Réseau de chaleur R-PAS : quand l’industrie décarbone Strasbourg
Récupérer sur un site industriel la chaleur résiduelle de son process permet de lui offrir une deuxième vie, au cours de laquelle elle pourra se substituer aux énergies fossiles pour alimenter d’autres procédés industriels, voire pour chauffer plusieurs milliers de logements par le biais de réseaux de chaleur. En d’autres termes : valoriser une production de chaleur auparavant dissipée dans l’atmosphère, c’est transformer une perte en profit économique… et surtout environnemental !
Selon l’agence de la transition énergétique (ADEME), la récupération de chaleur dite « fatale » représente un gisement d’énergie décarbonée majeur pour les territoires. La ressource disponible en France est aujourd’hui évaluée à 109 terrawattheures/an, soit près du tiers du besoin de chaleur décarbonée projeté en 2030 selon une récente étude réalisée par le Syndicat des énergies renouvelables (SER) et les associations spécialisées AFPG, CIBE, FEDENE, UNICLIMA, avec l’ADEME.

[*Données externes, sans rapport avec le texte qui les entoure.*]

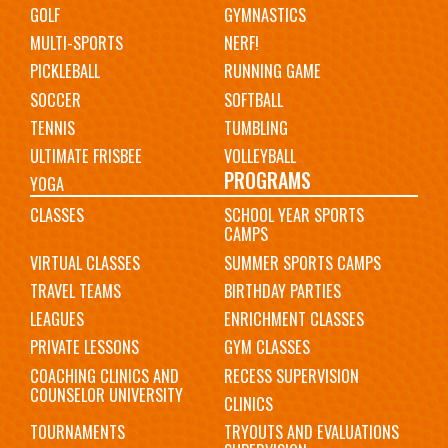
GOLF
GYMNASTICS
MULTI-SPORTS
NERF!
PICKLEBALL
RUNNING GAME
SOCCER
SOFTBALL
TENNIS
TUMBLING
ULTIMATE FRISBEE
VOLLEYBALL
PROGRAMS
YOGA
CLASSES
SCHOOL YEAR SPORTS
CAMPS
VIRTUAL CLASSES
SUMMER SPORTS CAMPS
TRAVEL TEAMS
BIRTHDAY PARTIES
LEAGUES
ENRICHMENT CLASSES
PRIVATE LESSONS
GYM CLASSES
COACHING CLINICS AND
RECESS SUPERVISION
COUNSELOR UNIVERSITY
CLINICS
TOURNAMENTS
TRYOUTS AND EVALUATIONS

La chaleur fatale industrielle, une opportunité énergétique pour Strasbourg
Partageant cette analyse, le Port Autonome de Strasbourg a décidé d’intégrer la valorisation de la chaleur fatale dans sa démarche d’écologie industrielle (CLES). Initiée en 2013 par le GUP (Groupement des Usagers des Ports de Strasbourg), la démarche CLES est animée par Initiatives Durables et soutenue par l’Eurométropole de Strasbourg, les Ports de Strasbourg, l’ADEME et la Région Grand Est dans le cadre du programme Climaxion. Spécialiste des réseaux de chaleur bas-carbone, l’énergéticien R-CUA s’est rapproché des Ports de Strasbourg en 2015 pour mener une étude approfondie du potentiel thermique des industriels implantés dans la zone portuaire : cette enquête de terrain a permis d’évaluer la ressource valorisable à plus de 400 GWh/an, qui pourraient couvrir à terme les besoins en chaleur de jusqu’à 80 000 logements.

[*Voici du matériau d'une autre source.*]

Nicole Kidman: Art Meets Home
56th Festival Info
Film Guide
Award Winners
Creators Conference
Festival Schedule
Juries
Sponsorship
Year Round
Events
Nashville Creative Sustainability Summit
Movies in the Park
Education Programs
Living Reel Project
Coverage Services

Dès lors, la volonté des Ports de Strasbourg était de créer des synergies pour valoriser cet excédent de chaleur entre industriels en l’exportant vers les quartiers proches, par le biais de réseaux de chaleur urbains neufs ou existants – et de contribuer ainsi à la décarbonation du territoire. De cette volonté est né R-PAS, réseau de chaleur bas-carbone de Strasbourg, dont les travaux ont démarré en 2020. 11 km de réseau de chaleur ont été déployés dans les premières années du projet, pour raccorder dans un premier temps le site du papetier Blue Paper, puis en 2023 celui de Trédi (Groupe Séché Environnement), spécialiste du traitement thermique des déchets spéciaux. En 2024, ces deux sites injecteront jusqu’à 150 GWh de chaleur décarbonée dans le réseau – l’équivalent de la consommation de 30 000 logements.

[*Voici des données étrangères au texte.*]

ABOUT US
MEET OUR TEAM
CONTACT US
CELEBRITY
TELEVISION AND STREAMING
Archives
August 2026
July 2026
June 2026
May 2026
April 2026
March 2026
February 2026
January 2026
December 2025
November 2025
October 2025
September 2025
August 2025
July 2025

Un investissement de 40 millions d’euros
Le montant total des investissements réalisés et programmés dans le cadre du projet R-PAS s’élève à 40 millions d’euros. Soutenu par le Fonds Chaleur de l’Ademe à hauteur de 6 millions d’euros, le réseau R-PAS constitue un maillon majeur du schéma directeur de l’énergie de la Ville et Eurométropole de Strasbourg, au service de l’objectif 100% énergies décarbonées à horizon 2050. Le raccordement d’une nouvelle source majeure de chaleur fatale est programmé dès fin 2024 : il s’agit de la station de traitement des eaux usées de Strasbourg – La Wantzenau, qui livrera 20 GWh supplémentaires de chaleur récupérée sur le process de traitement thermique des boues d’épuration. A terme, lorsque le projet R-PAS aura atteint sa capacité optimale, il permettra d’effacer jusqu’à 90 000 tonnes/an d’émissions de CO2 liées aux usages industriels ou tertiaires, ainsi qu’au chauffage résidentiel.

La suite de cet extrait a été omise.